This prestigious Grand Prix with a €150,000 prizefund was first held in 1911, and it remains a class that every top showjumper wants to win. This year it was the turn of rising star Jochems, who will celebrate his 23rd birthday on the final day of the show (Sunday 29 July).
It is the first season that the rider has competed at Hickstead, and indeed his first season contesting five-star international shows. Despite the disadvantage of going first in the jump-off, Kevin clocked up a fast clear in a time of 50.35sec with the 11-year-old Captain Cooper, and none of the other six riders to follow him could catch his time.
“I had a very, very good feeling about my horse today. The jump-offs were very long lines which suits my horse, so I went as fast as possible. When I came out I said, ‘I think that is quick enough’,” said Kevin.
“I can’t quite describe the feeling – I already feel very honoured to be here at Hickstead and to be in the [Nations Cup] team on Sunday. It’s incredible that my name is going to be on this trophy alongside these names and I’m part of that now.
“My parents are farmers and I’ve been riding ponies since I was six. About a year ago I moved to be based with Leon Thijssen, and I now have a couple of great horses and some great opportunities.”
Italy’s Massimo Grossato and Great Britain’s Amanda Derbyshire took second and third place respectively. Like Kevin, both riders were making their debut at this showground.
“This is his first five-star Grand Prix and I couldn’t be happier with him,” said Amanda. “The advice from Nick Skelton was go in to win it and I thought I was really fast but obviously I wasn’t!”
In the Bunn Leisure International Stakes, Great Britain’s Joe Clayton took the spoils on Carolus K DHI, keeping Ireland’s Trevor Breen and Noble Warrior in second place.
Carolus K DHI lives with his owner Jane Heerbeck, who lives about five minutes away from Joe’s new base in Melton Mowbray, and Joe only rides the horse at shows.
“It was all down to the horse – I didn’t think I gave it the best ride, but he is naturally quick, and he gives you confidence because you know you can trust him to the fences. He loves that Arena – he loves big open spaces where he can run and jump.”

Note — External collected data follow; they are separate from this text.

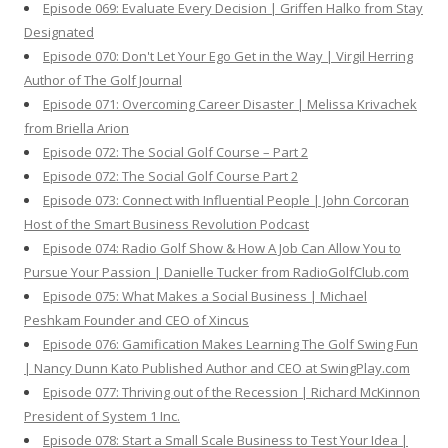
Episode 069: Evaluate Every Decision | Griffen Halko from Stay
Designated
Episode 070: Don't Let Your Ego Get in the Way | Virgil Herring
Author of The Golf Journal
Episode 071: Overcoming Career Disaster | Melissa Krivachek
from Briella Arion
Episode 072: The Social Golf Course – Part 2
Episode 072: The Social Golf Course Part 2
Episode 073: Connect with Influential People | John Corcoran
Host of the Smart Business Revolution Podcast
Episode 074: Radio Golf Show & How A Job Can Allow You to
Pursue Your Passion | Danielle Tucker from RadioGolfClub.com
Episode 075: What Makes a Social Business | Michael
Peshkam Founder and CEO of Xincus
Episode 076: Gamification Makes Learning The Golf Swing Fun
| Nancy Dunn Kato Published Author and CEO at SwingPlay.com
Episode 077: Thriving out of the Recession | Richard McKinnon
President of System 1 Inc.
Episode 078: Start a Small Scale Business to Test Your Idea |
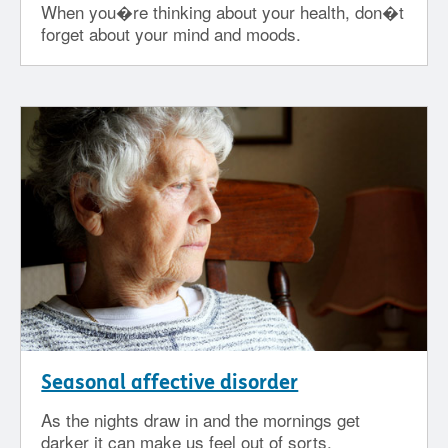
When you�re thinking about your health, don�t
forget about your mind and moods.
Seasonal affective disorder
As the nights draw in and the mornings get
darker it can make us feel out of sorts.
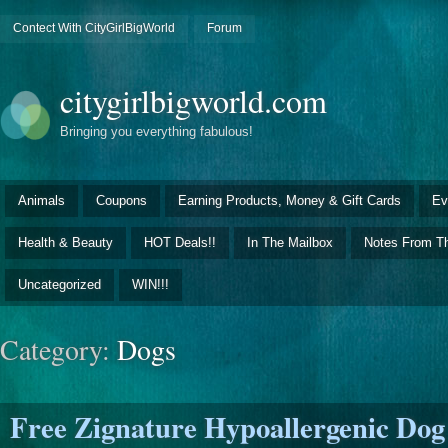
Contect With CityGirlBigWorld
Forum
citygirlbigworld.com
Bringing you everything fabulous!
Animals
Coupons
Earning Products, Money & Gift Cards
Ev
Health & Beauty
HOT Deals!!
In The Mailbox
Notes From Th
Uncategorized
WIN!!!
Category:
Dogs
Free Zignature Hypoallergenic Dog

Britain’s William Funnell, who finished on just one time fault in the King’s Cup with his Al Shira’aa Derby winner Billy Buckingham, did secure a win in the Old Lodge International 7 & 8 Year Old qualifier with the seven-year-old Billy Kodak.
He has shared the ride with stable jockey Lucy Townley (nee Bunn), and describes the horse as “definitely one I’d like to keep”.

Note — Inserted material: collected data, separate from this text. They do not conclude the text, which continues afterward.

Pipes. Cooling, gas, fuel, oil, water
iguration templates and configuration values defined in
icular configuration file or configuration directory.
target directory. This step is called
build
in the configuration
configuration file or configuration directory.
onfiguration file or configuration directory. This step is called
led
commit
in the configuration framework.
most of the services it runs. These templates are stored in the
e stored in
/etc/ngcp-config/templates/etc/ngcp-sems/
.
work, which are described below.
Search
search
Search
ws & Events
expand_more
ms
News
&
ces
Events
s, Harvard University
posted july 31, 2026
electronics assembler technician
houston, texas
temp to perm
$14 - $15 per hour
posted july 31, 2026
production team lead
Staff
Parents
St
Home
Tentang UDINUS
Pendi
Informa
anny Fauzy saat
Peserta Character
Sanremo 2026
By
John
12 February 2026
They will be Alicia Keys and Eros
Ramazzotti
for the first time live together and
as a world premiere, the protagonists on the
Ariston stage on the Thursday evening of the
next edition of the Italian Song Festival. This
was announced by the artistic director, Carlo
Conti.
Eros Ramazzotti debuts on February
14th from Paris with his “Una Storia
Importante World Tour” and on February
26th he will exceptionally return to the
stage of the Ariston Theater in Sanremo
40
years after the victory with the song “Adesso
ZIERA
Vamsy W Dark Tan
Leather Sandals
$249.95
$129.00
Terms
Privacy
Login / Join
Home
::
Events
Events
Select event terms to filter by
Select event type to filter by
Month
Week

Kilkenny-based rider and show producer Louise Lyons won the Charles Owen Supreme Working Hunter Championship title with MJM Laszlo. The former event rider is no stranger to the big stage, having previously ridden at Badminton and Burghley, as well as the European Championships and Beijing Olympics.
In recent years, after having three children, she’s just got back into showing as her primary discipline.

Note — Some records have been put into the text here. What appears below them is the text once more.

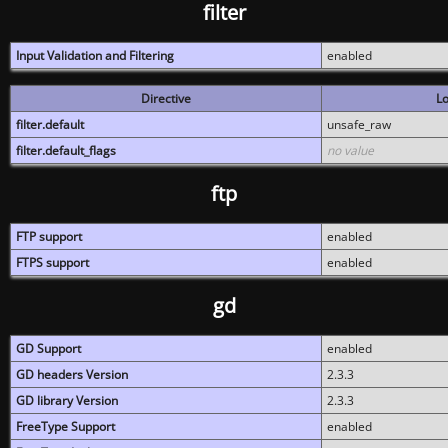
filter
Input Validation and Filtering
enabled
Directive
Lo
filter.default
unsafe_raw
filter.default_flags
no value
ftp
FTP support
enabled
FTPS support
enabled
gd
GD Support
enabled
GD headers Version
2.3.3
GD library Version
2.3.3
FreeType Support
enabled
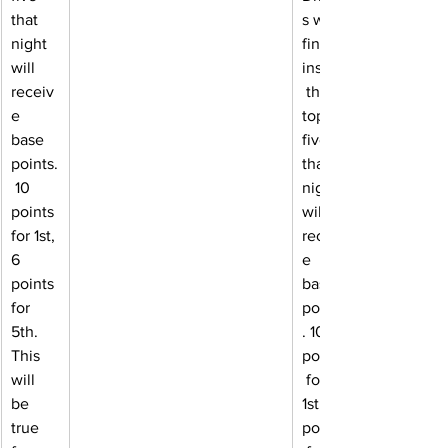
that 
s who 
night 
finish 
will 
inside
receiv
 the 
e 
top 
base 
five 
points.
that 
 10 
night 
points 
will 
for 1st, 
receiv
6 
e 
points 
base 
for 
points
5th. 
. 10 
This 
points
will 
 for 
be 
1st, 6 
true 
points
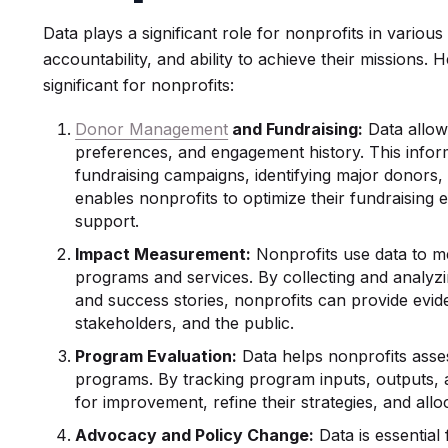
Data plays a significant role for nonprofits in various
accountability, and ability to achieve their missions.
significant for nonprofits:
Donor Management
and Fundraising:
Data allow
preferences, and engagement history. This inform
fundraising campaigns, identifying major donors, 
enables nonprofits to optimize their fundraising ef
support.
Impact Measurement:
Nonprofits use data to m
programs and services. By collecting and analyzin
and success stories, nonprofits can provide evide
stakeholders, and the public.
Program Evaluation:
Data helps nonprofits asses
programs. By tracking program inputs, outputs, 
for improvement, refine their strategies, and all
Advocacy and Policy Change:
Data is essential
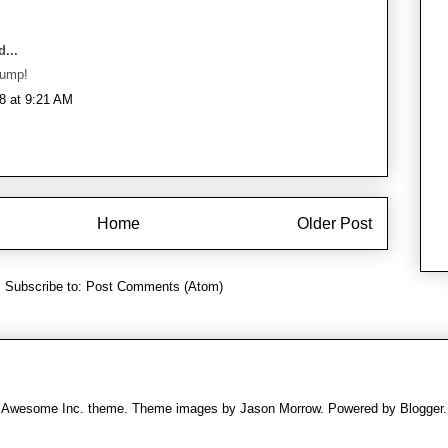
...
bump!
8 at 9:21 AM
Home
Older Post
Subscribe to:
Post Comments (Atom)
Awesome Inc. theme. Theme images by
Jason Morrow
. Powered by
Blogger
.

“It’s 22 years since I rode at Hickstead and I won last time back then – so it’s quite emotional,” said Louise.
In the Saracen Horse Feeds Supreme Riding Horse Championship, Oliver Hood won on Diamonds Are Forever. They have now qualified for Sunday’s BHS Supreme Horse Championship, the title the horse won 12 months ago with Oliver’s father Allister in the saddle.
The Longines FEI Jumping Nations Cup™ of Great Britain at the BHS Royal International Horse Show takes place at the All England Jumping Course until Sunday 29 July, with tickets available online or at the gate.
Tomorrow’s feature classes are the BHS Queen Elizabeth II Cup and the British Speed Classic, which will be shown live on Sky Sports Action (red button) and FEI TV.